■ **EXERCISE GOAL**:
Each line of the entries below that holds "время" is needed, copied in full.

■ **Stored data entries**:

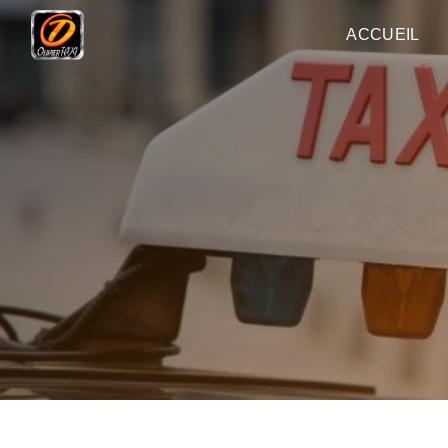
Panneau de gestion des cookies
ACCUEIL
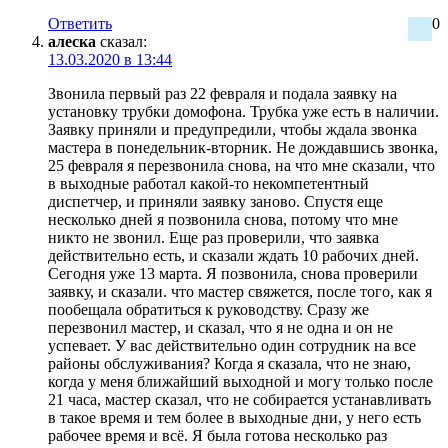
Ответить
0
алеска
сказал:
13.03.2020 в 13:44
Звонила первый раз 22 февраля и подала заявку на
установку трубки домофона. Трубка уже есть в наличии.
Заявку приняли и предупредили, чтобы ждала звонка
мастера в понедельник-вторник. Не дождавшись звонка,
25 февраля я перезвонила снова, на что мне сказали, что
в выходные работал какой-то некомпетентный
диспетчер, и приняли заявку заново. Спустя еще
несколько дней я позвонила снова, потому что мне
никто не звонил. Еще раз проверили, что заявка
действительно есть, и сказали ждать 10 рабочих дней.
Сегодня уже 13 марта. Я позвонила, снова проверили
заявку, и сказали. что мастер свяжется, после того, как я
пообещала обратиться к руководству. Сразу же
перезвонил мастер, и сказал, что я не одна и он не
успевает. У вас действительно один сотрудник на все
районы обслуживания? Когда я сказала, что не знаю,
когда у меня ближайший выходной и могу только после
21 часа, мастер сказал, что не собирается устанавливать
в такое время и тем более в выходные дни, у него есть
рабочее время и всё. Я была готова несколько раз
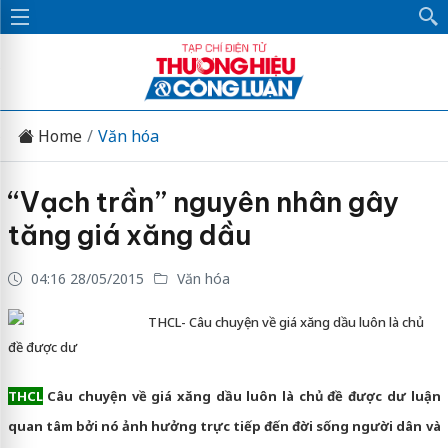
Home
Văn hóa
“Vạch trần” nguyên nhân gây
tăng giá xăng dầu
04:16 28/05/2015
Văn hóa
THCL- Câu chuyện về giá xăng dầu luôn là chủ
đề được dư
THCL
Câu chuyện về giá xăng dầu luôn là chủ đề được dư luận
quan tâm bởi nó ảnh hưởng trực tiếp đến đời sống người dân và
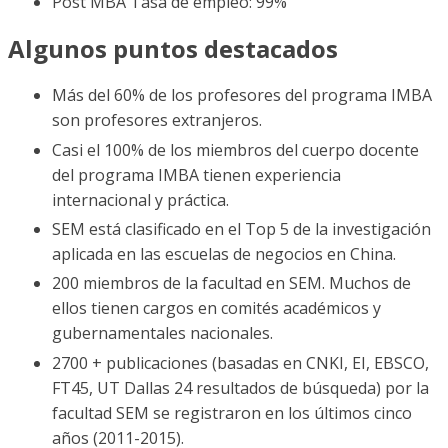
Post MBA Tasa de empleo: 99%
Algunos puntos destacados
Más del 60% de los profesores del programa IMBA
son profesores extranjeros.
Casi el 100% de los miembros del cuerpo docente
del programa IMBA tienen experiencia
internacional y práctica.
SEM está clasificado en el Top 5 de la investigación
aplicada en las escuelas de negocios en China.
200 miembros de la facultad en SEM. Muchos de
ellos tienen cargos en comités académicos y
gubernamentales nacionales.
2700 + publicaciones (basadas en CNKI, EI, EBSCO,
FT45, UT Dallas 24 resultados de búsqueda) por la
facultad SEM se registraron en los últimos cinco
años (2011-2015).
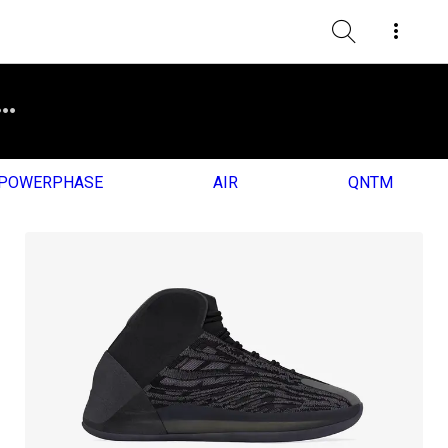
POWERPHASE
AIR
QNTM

■ **OUTPUT FOR THIS EXERCISE**:
в такое время и тем более в выходные дни, у него есть
рабочее время и всё. Я была готова несколько раз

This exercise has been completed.